The long-awaited day is finally here.
As of Friday, Nov. 22, it no longer costs 50 cents to travel on GA 400.The last toll was collected at 11:30 a.m., on Nov. 22 according to our affiliate CBS Atlanta. Tolls weren’t expected to end until after rush hour, but toll booth workers were waving drivers through the plaza.
The end of the tolls has political significance, too. They were scheduled to expire in 2011 but were extended until 2020. In 2012, Gov. Nathan Deal reversed that decision, made prior to his time in office, declaring an end to the tolls in 2013. Deal’s move was widely seen as an effort to mute critics of a 2012 transportation sales tax referendum who used the previous extension of the tolls as evidence the state doesn’t keep its promises.
Voters overwhelmingly rejected the sales tax in 2012.

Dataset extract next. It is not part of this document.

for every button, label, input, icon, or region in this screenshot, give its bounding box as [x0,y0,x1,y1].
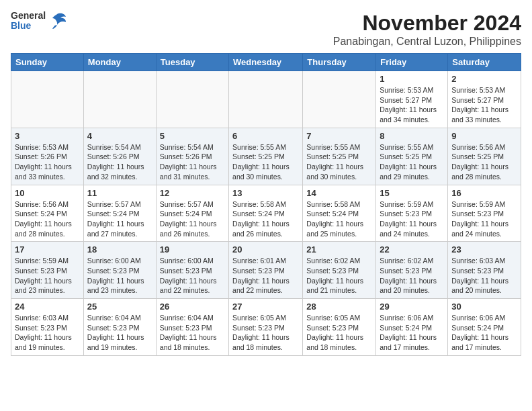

It’s largely for that reason that drivers may see more tolls as the state looks for ways to pay for road projects. In a recent interview with Reporter Newspapers, State Road and Tollway Authority Executive Director Christopher Tomlinson said the defeat of the sales tax didn’t settle the public debate about how to make improvements to the state’s transportation infrastructure.
“I think (more toll roads are) a possibility for two reasons,” Tomlinson said. “All the projects that were slated in the future … have two key factors that make a difference. One: They’re all additional capacity. We’re not looking at any conversion projects. Two: Where we can use dynamically priced, congestion-based tolling to help ensure those lanes continue to flow, that’s key. We’re not just doing it for the sake of generating revenue.”
While the end of the tolls will save drivers money, it will mean a loss of income for some workers at the toll plaza. About 50 jobs will be eliminated because of the closure.